ABSTRACT
Color Doppler Imaging is a recent advance in Ultrasonography that allows two dimensional study of tissues and simultaneous evaluation of blood flow and has a considerable diagnostic potential to evaluate numerous vascular parameters in vessels of whatever size. The Author has examined the average systolic speed in central retinal artery and in posterior ciliary arteries in normal subjets and compared with glaucomatous eyes. Studies on the variations in blood flow have shown significant alterations in the blood rate of patients affected by POAG.
Moreover pharmacological influence of a betablocker on blood flow were evaluated in 12 patients after 3 minutes from instillation and after 3 hours; it was not founded significant changes in the systolic and diastolic flows, nor in the resistance and pulsatility index in the two eyes. A second group of 10 chronic simple glaucoma patients were colordoppler examined after a month of washout. The results after a month of Carteol 2% local administration revealed a significant increase in the rate of blood flow compared to basal tests. We can assume that the drug acts on the alpha-receptors of vessels by performing a slight vasodilatation and on the beta-receptors of the heart thus reducing the cardiac output. Values obtained show an increase of the systolic peak with a slowering of resistance index to confirm that the drug performs a local improvement of vascular parameters.
KEY WORDS
OPEN ANGLE GLAUCOMA
COLOR DOPPLER IMAGING
CENTRAL RETINAL ARTERY
CARTEOLOL
POSTERIOR CILIARY ARTERY.
INTRODUCTION
Ophthalmologists have long felt the need of a non-invasive method to quantify eye blood supply of choroid and retina to identify the vascular role in ocular pathologies and, in particular, to study the open angle glaucoma pathogenesis. Glaucomatous pathogenesis has been discussed for a long time. We can observe many subjects with high IOP without serious perimetral damages. However, other patients develop severe glaucomatous damages with slight hypertone or with normal IOP.
Ocular hypertension is not the only pathogenetic factor of POAG as assumed by the “Mechanical Hypothesis” or by the “Vascular – Mechanical hypothesis”. According to the latter, ocular hypertension causes the compression of small vessels of the pre-laminar and laminar portions of the optic nerve head. The “pure vascular hypothesis” suggests that the pathogenetic factor is the primary ischaemic affection of the optic nerve: occlusion of a part of choroidal vessels induces an increase of the pressure gradient in the remaining pervious ducts thus determining their dilatation and an increase of the uveal tissue thickness.

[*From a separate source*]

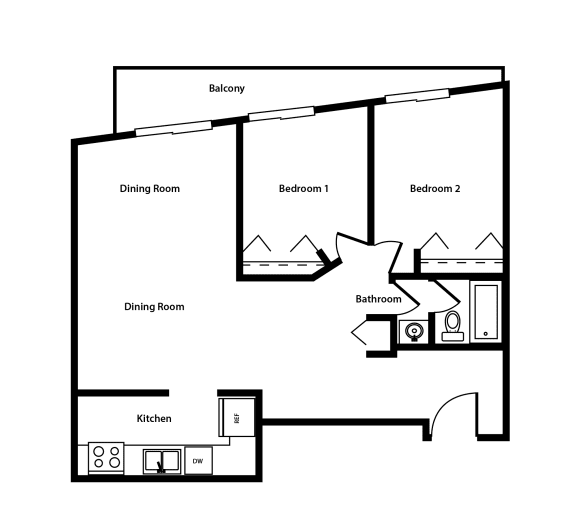 Locate an element on the screen. door is located at coordinates (452, 295).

Obviously, we have to take into account that personal factors can also play an importante role in the pathogenesis of the glaucomatous disease because they can alter the perfusion pressure and peripheral resistance. We refer to systemic hypotension, carotid and ophthalmic artery stenosis, reduction of vascular compliance and vessel diameter, an increase of hematic viscosity and vasoconstriction.
A number of techniques to quantify eye blood supply have been developped but the results obtained, though permitting topographical evaluation of the vessels, do not give blood flow rate (fluoroangiography), or permit indirectly the evaluation by computerized extrapolation of the choroidal flow (Langham’s Ocular Blood Flow System and oculo-oscillo-dynamography), or make an evaluation of the Central Retinal Artery (CRA) flow possible only when the dioptric medium is perfectly transparent (Laser Doppler Velocimetry).
Colour Doppler Imaging is a method which, by means of a colour module, visualizes blood flow, even in small diameter vessels, superimposed in colour on the two-dimensional image. With the coloured image as a guide, the Doppler spectral analysis enables quantitative evaluation of the blood flow in the vessels.
By positioning the pulsed doppler beam electronic cursor on the various orbital areas, we can display slender vascular formations such as those irrorating the eye. Red indicates the flow towards the probe and blue the flow away from it .
The basic velocity measuring unit consists of a main systolic peak followed by a minor peak which represents the vascular systole, it corresponds to aortic valve closing. There follows the protodiastolic reflux corresponding to the cardiac diastole, an index of artery distensibility, and the vascular diastolic wave which represents the vessel’s elasticity.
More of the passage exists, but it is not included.